- Pitcher
- Born: July 31, 1944 (age 81) Drayton, North Dakota
- Batted: RightThrew: Right

MLB debut
- September 10, 1969, for the Pittsburgh Pirates

Last MLB appearance
- June 13, 1971, for the Pittsburgh Pirates

MLB statistics
- Win–loss record: 0–0
- Earned run average: 4.91
- Strikeouts: 2
- Stats at Baseball Reference

Teams
- Pittsburgh Pirates (1969, 1971);

= Frank Brosseau =

American baseball player (born 1944)

Franklin Lee Brosseau (born July 31, 1944) is an American former professional baseball player. He played three games in Major League Baseball as a right-handed relief pitcher for the and Pittsburgh Pirates. A graduate of the University of Minnesota, where he received a B.A. degree in mathematics, Brosseau stood 6 ft 1 in tall and weighed 180 lb.

Brosseau began his six-season (1966–71) professional career as an outfielder in the Pirates' farm system. But after batting only .176 and .211 in successive campaigns in Class A, he converted to pitcher in 1968, and posted strong earned run averages in both 1968 (1.88, with the Gastonia Pirates of the Class A Western Carolinas League) and 1969 (1.90, with the York Pirates of the Double-A Eastern League). Brosseau was then recalled by Pittsburgh in September 1969 for his first taste of MLB service.

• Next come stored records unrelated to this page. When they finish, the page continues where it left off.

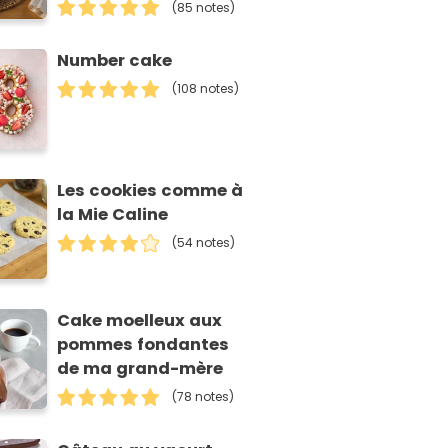
(85 notes)
Number cake
(108 notes)
Les cookies comme à
la Mie Caline
(54 notes)
Cake moelleux aux
pommes fondantes
de ma grand-mère
(78 notes)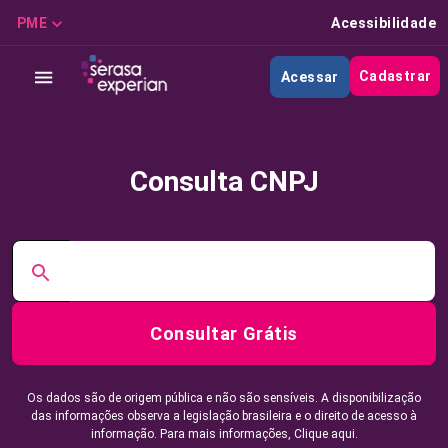
PME
Acessibilidade
Cadastrar
Acessar
Consulta CNPJ
Consultar Grátis
Os dados são de origem pública e não são sensíveis. A disponibilização
das informações observa a legislação brasileira e o direito de acesso à
informação. Para mais informações,
Clique aqui.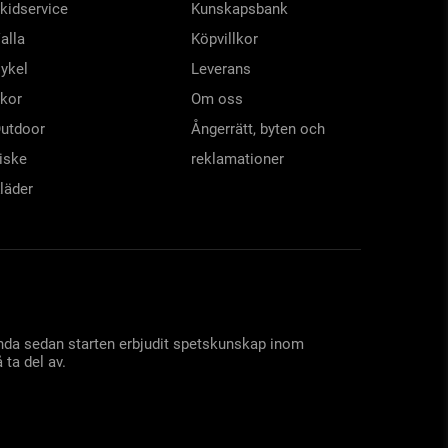
kidservice
Kunskapsbank
alla
Köpvillkor
ykel
Leverans
kor
Om oss
utdoor
Ångerrätt, byten och
iske
reklamationer
läder
 ända sedan starten erbjudit spetskunskap inom
 ta del av.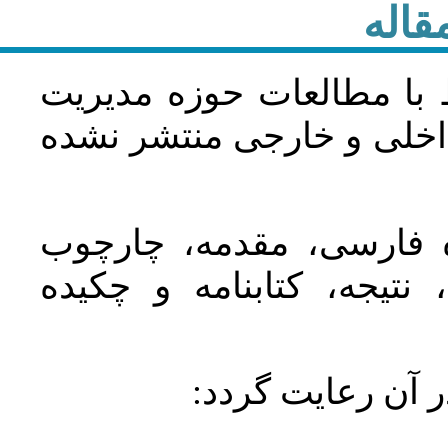
قاله
 با مطالعات حوزه مديريت
اخلی و خارجی منتشر نشده
ده فارسی، مقدمه، چارچوب
نتیجه، کتابنامه و چکیده
در آن رعايت گردد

In his debut game, on September 10 at Forbes Field, he replaced starting pitcher Steve Blass in the fourth inning against the St. Louis Cardinals, with the Bucs already trailing 4–0. Brosseau gave up a run-scoring single to Curt Flood, but got the final out to limit the damage. However, in the fifth inning, he left the bases loaded with only one out before being relieved by Bruce Dal Canton, who then allowed two of Brosseau's runners to score. Those two earned runs would account for the only runs charged to Brosseau in his brief MLB career. Brosseau retired the New York Mets in order in his second appearance on September 21, 1969; then, recalled from the Triple-A Charleston Charlies in June 1971, Brosseau again faced the Cardinals and, this time, retired all five batters he faced.

All told, in 3 2/3 Major League innings pitched, he gave up three hits, two earned runs, and two bases on balls, with two strikeouts.